Extracted page text data
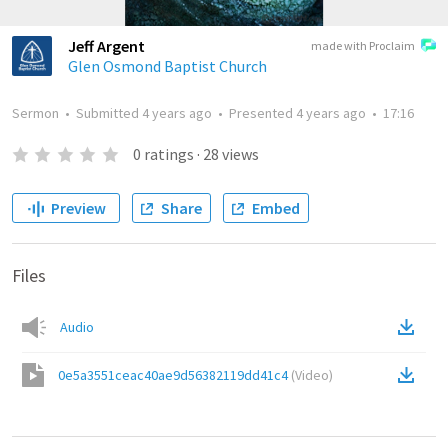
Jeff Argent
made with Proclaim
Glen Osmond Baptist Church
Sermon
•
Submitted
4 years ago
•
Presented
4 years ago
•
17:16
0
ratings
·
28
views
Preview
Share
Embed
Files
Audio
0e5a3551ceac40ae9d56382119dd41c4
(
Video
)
--
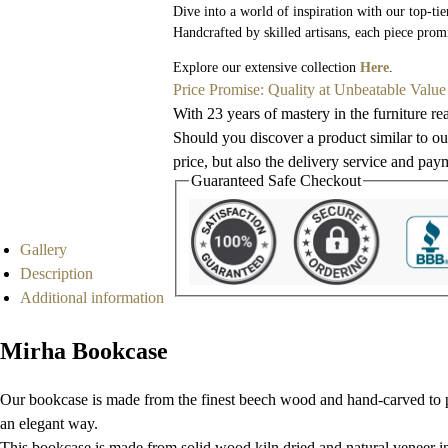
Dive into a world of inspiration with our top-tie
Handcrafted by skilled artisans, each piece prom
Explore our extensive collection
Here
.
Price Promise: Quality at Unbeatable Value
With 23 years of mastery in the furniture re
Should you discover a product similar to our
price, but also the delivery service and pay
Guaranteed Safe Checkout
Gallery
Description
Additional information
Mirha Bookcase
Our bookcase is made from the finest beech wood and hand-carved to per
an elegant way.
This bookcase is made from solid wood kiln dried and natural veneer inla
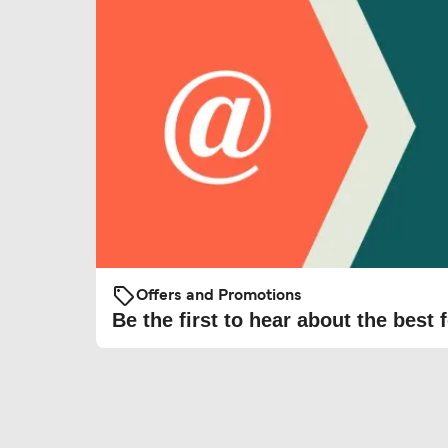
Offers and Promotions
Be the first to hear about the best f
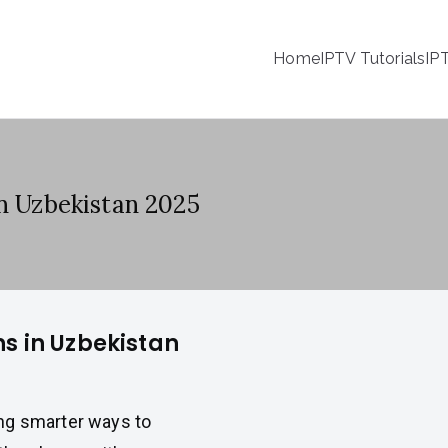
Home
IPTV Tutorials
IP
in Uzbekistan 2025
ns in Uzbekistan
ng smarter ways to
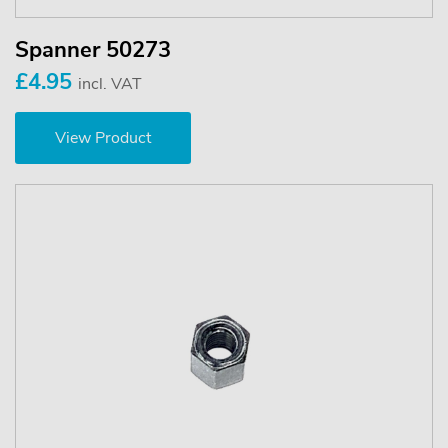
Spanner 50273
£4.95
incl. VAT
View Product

WHAT IS NEEDED: Each line of the data that holds the word "from" should be copied.

EXERCISE RESPONSE:
Our bookcase is made from the finest beech wood and hand-carved to per
This bookcase is made from solid wood kiln dried and natural veneer inla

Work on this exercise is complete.